━━━━━ Records ━━━━━

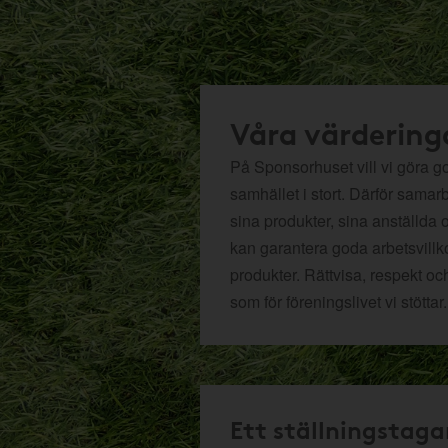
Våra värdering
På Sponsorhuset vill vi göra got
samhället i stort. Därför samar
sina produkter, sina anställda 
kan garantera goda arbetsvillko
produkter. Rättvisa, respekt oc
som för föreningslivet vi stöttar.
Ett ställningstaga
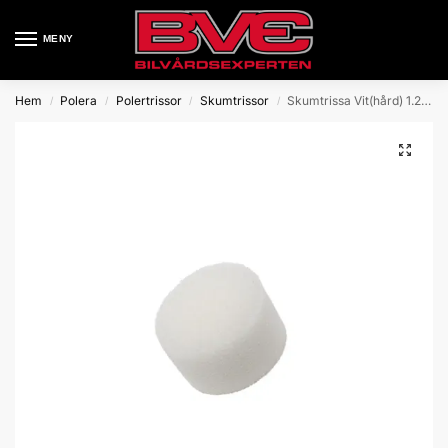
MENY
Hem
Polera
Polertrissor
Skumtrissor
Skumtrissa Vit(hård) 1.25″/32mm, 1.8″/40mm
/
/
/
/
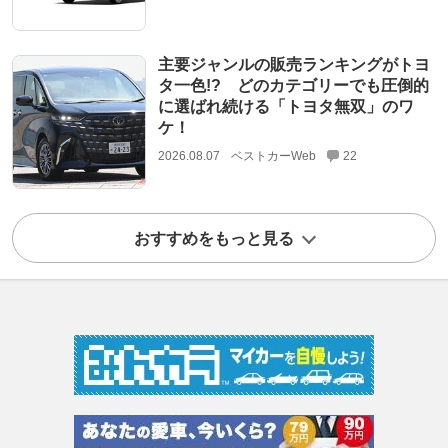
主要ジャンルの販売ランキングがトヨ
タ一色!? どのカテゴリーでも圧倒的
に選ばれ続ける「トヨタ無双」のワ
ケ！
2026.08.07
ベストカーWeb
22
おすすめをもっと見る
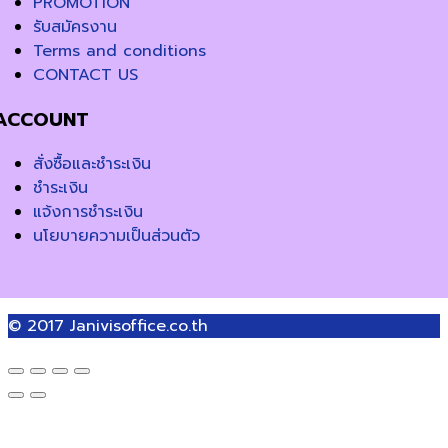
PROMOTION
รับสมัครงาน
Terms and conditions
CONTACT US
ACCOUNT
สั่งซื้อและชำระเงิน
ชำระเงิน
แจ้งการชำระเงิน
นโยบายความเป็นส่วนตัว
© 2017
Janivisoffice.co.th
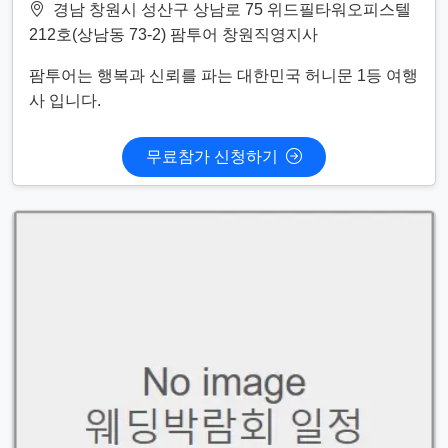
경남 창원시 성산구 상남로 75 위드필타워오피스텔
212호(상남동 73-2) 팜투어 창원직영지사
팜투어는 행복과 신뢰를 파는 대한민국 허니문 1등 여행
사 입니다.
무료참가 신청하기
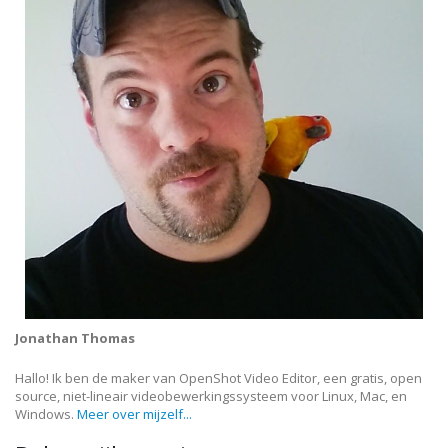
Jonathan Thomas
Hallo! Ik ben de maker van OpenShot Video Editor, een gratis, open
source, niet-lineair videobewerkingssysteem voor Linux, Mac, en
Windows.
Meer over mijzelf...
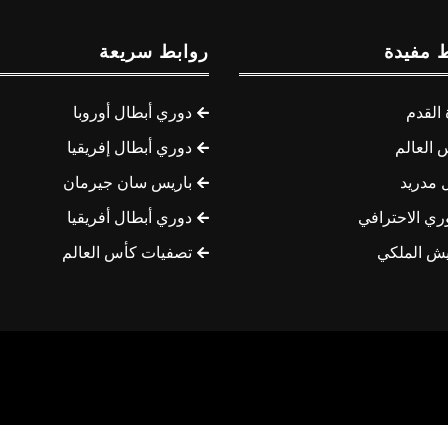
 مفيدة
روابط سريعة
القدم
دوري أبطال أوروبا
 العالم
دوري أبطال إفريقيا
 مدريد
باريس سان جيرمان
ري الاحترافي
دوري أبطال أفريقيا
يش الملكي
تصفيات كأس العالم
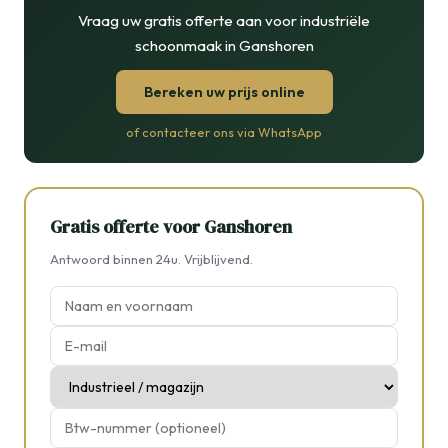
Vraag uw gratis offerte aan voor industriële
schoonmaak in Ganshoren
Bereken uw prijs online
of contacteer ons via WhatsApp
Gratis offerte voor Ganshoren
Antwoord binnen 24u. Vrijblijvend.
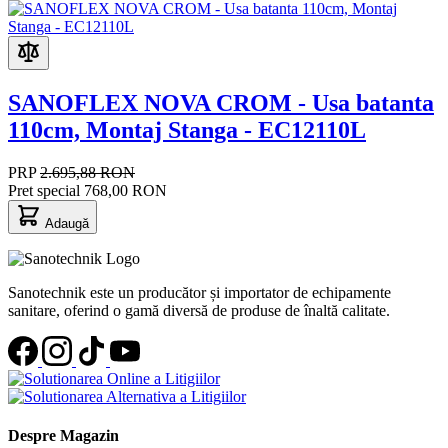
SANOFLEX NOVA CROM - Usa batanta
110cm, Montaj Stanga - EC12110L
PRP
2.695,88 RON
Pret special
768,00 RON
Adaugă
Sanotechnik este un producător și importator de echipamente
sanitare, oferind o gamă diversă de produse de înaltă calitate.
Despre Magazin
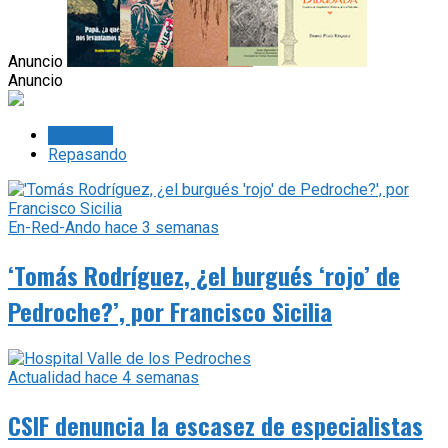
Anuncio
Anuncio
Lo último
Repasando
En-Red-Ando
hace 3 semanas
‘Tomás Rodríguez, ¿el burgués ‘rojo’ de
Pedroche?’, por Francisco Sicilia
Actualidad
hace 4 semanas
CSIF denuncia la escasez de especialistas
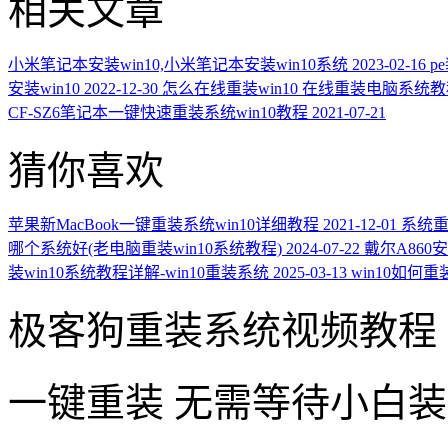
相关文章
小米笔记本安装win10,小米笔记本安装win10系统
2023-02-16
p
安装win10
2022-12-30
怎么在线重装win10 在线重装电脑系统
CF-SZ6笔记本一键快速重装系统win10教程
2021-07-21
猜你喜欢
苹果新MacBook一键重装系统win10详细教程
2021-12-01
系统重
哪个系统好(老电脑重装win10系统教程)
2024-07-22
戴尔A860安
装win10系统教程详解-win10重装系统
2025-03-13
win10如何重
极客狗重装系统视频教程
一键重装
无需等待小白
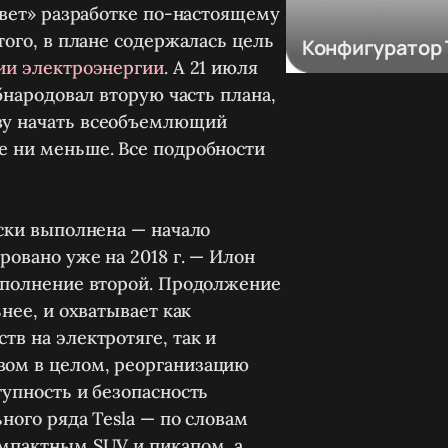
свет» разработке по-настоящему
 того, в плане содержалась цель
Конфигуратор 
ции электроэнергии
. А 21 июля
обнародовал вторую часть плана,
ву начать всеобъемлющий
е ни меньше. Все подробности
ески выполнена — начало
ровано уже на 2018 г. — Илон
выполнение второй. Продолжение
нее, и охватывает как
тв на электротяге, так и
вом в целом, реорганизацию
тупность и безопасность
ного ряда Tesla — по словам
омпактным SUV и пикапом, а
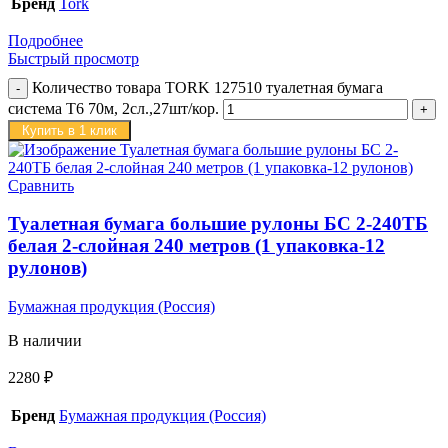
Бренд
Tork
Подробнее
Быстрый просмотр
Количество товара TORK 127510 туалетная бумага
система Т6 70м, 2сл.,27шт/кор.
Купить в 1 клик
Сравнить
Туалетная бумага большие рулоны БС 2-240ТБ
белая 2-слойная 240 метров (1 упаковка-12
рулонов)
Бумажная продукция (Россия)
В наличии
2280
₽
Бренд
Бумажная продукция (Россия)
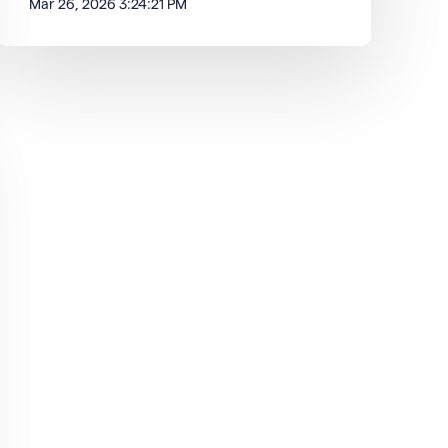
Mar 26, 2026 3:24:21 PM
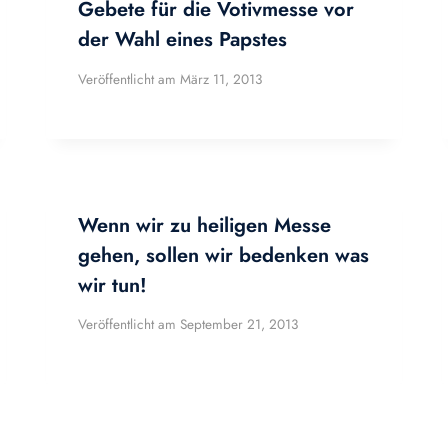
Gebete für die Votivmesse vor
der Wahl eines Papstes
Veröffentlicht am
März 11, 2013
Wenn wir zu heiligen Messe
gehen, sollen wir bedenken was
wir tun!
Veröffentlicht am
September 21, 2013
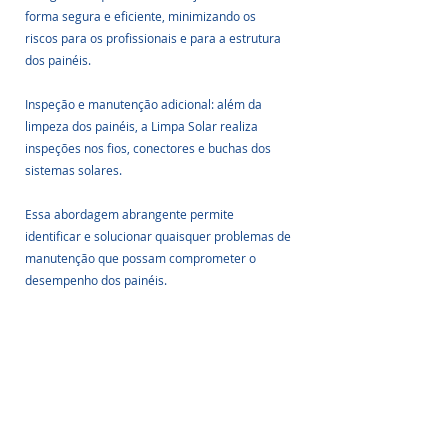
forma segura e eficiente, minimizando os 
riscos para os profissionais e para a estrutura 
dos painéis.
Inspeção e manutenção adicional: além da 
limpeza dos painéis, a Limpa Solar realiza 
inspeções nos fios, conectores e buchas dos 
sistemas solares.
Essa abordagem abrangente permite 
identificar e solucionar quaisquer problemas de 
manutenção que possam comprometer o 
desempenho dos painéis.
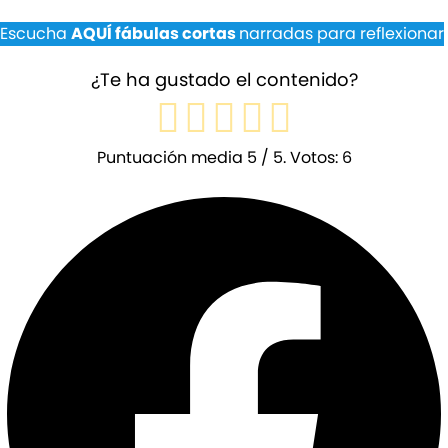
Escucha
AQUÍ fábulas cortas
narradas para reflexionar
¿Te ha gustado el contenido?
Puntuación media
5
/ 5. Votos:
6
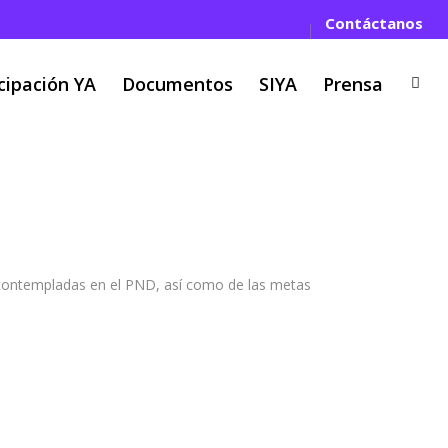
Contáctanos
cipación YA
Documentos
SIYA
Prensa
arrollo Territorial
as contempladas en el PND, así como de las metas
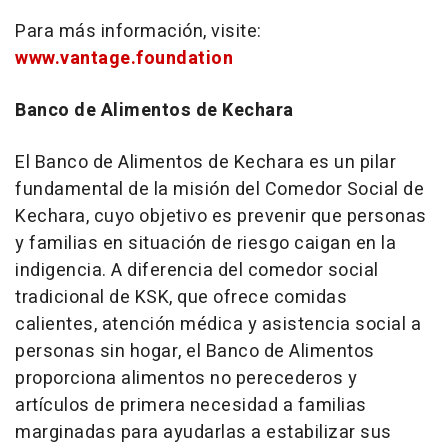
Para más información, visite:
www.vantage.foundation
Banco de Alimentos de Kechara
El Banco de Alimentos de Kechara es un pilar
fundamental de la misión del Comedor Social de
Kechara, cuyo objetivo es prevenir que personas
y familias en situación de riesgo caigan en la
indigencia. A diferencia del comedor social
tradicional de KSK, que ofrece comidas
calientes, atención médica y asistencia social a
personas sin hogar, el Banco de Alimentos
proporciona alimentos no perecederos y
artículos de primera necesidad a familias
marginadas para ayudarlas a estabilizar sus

━━━━━

Which lines above include the string "manutenção"? Show them.

Inspeção e manutenção adicional: além da 
manutenção que possam comprometer o 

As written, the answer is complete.